How to determine the minimum film thickness for an application

Customers frequently ask what our recommendation is for the minimum film thickness for a coating applied over concrete.

We see wide ranging specifications from 2-3 mils DFT (dry film thickness) on up. While the exact thickness will depend on a number of factors, including condition of the existing floor, desired life expectancy, type of traffic, budget, chemical exposure and finished appearance, there are a few essential facts that must be considered in trying to arrive at a minimum thickness.

Any floor coating manufacturer will specify that the floor must be clean and abraded, as a good mechanical “profile” is essential to long-term adhesion. In today’s environment, it is almost unheard of any more, at least on commercial-sized applications, to acid or chemically etch a floor; hence, mechanical prep is by far the most prevalent form of surface prep. Mechanical shot blasting is the most widely used form of prep and while the finished profile can widely vary, most material manufacturers want a minimum profile of 80 grit, with 60 grit more common for “thin film” coatings. Such a grit size corresponds to a profile range of 3.5-10mils. For more contaminated surfaces, or where cure and seal compounds must be removed, it is not uncommon for a 40 grit texture, equivalent to up to 16 mil maximum profile to be obtained.

With such profiles, any coating thickness not designed to cover the peaks of the profile is not doing its job, and, in fact, is leaving pinholes in the finished surface. For this reason, we recommend a two-coat, 20mil minimum thickness.

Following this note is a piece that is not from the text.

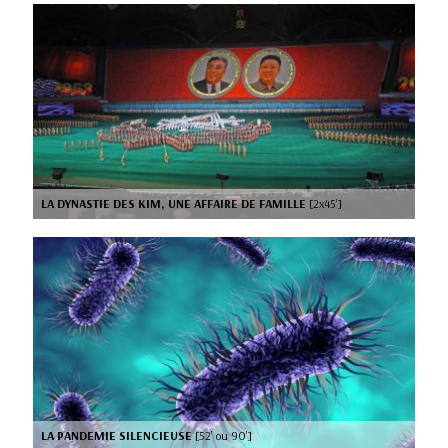
LA DYNASTIE DES KIM, UNE AFFAIRE DE FAMILLE
[2x45’]
LA PANDEMIE SILENCIEUSE
[52’ ou 90’]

Greater thicknesses are recommended on rougher floors, with a 60 mil self-leveling floor coating considered best for badly pitted floors. Anything less than 20 mils is going to be ineffective long term, especially in situations where the coating is expected to provide a protective barrier against chemicals, fuel oils and other contaminants. The advent of 100% solids epoxies and urethanes make achieving these minimum thicknesses in two coats much easier than in the case of solvent-based paints.